For expecting parents in Boston, pregnancy is often a time of joy as they eagerly prepare for the birth of their baby daughter or son. Unfortunately, for those who suffer pregnancy-related injuries, the dream can become a nightmare.

Sometimes those injuries occur when a medically unnecessary surgery is performed. That can include delivery by cesarean section, commonly called a C-section. In some cases, C-sections are necessary, and can protect the life of the baby and the mother. Those cases include when the baby is not properly positioned for birth, when the placenta is blocking the cervix. C-sections may also be necessary in some specific cases when the mother is carrying multiple babies.

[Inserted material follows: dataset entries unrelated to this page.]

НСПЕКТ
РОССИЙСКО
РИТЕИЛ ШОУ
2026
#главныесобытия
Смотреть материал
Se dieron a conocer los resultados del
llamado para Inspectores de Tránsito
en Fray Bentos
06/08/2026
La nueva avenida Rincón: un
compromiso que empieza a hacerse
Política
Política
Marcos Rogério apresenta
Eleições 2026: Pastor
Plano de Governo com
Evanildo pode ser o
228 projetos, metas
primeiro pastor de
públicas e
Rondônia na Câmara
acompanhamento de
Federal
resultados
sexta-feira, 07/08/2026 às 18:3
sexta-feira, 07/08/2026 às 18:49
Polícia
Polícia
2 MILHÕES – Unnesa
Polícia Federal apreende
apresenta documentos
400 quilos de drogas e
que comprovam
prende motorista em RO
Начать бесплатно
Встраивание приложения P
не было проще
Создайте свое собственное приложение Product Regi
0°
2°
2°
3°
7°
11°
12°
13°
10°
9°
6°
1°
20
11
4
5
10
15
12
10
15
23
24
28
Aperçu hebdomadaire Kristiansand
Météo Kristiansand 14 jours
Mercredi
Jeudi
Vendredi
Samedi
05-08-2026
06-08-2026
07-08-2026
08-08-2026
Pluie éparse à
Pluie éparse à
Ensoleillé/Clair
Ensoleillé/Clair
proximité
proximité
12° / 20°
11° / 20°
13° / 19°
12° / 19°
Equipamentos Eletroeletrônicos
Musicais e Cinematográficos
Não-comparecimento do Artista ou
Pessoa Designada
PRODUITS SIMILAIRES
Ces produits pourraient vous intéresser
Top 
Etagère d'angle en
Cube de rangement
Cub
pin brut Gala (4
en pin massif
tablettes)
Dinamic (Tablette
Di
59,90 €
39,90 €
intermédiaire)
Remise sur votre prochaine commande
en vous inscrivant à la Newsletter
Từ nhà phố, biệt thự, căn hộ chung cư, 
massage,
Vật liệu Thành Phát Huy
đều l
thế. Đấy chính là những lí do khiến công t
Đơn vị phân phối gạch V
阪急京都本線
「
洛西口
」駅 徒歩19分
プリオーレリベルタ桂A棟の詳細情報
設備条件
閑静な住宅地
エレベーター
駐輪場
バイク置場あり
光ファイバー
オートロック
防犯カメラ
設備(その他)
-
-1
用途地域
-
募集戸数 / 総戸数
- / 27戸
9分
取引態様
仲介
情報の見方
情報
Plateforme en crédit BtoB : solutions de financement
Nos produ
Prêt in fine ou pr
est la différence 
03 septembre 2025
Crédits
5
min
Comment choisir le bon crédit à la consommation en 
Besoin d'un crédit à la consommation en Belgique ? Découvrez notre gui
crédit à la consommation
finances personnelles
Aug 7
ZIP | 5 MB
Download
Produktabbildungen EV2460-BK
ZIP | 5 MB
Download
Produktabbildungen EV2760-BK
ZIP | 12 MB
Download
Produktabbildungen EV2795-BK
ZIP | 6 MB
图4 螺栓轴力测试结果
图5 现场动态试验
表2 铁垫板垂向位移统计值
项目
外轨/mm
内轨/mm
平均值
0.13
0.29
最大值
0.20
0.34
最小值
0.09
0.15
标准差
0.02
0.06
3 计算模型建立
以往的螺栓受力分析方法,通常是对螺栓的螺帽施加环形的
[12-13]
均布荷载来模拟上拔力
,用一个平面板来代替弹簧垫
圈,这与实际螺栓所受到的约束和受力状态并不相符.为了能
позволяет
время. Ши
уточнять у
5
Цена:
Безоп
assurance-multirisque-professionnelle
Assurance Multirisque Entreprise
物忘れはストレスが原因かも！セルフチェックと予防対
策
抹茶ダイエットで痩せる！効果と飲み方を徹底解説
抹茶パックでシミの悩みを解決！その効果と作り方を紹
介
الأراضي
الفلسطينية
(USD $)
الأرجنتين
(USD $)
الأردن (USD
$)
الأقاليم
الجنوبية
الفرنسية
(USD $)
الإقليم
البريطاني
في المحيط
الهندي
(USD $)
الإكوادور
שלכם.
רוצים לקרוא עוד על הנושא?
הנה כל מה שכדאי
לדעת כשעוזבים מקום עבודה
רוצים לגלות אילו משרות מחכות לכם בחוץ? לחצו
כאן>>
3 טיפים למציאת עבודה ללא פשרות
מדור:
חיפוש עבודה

However, in most regular low-risk pregnancies, C-sections are not necessary. In those instances, the mother on whom a C-section is performed is being subjected to unnecessary surgery, with all of the corresponding health risks attendant thereto. It can also add costs, and create recovery issues, that are in addition to those that are a part of a non-surgical delivery. Additionally, women who get a C-section for their first delivery are more likely to get one for each subsequent delivery as well, compounding recovery and other issues.

A woman's risk of being put through an unnecessary C-section delivery is affected in majority part by which hospital she goes to. Many women are checking on the C-section rate at their local hospitals and then going out of their way to go to hospitals with lower rates. The idea is that hospitals with lower rates are less likely to perform C-sections unnecessarily.

Some hospitals, realizing that they need to avoid rushing women into C-sections, are actively working to reduce their rate. This includes educating staff and patients. It also includes ensuring that the health of the women takes precedence over the money that the hospital can make. Any woman who feels that she was rushed into a C-section that was not medically necessary may want to consult with an attorney about her legal options, especially if she is suffering physical repercussions because of it.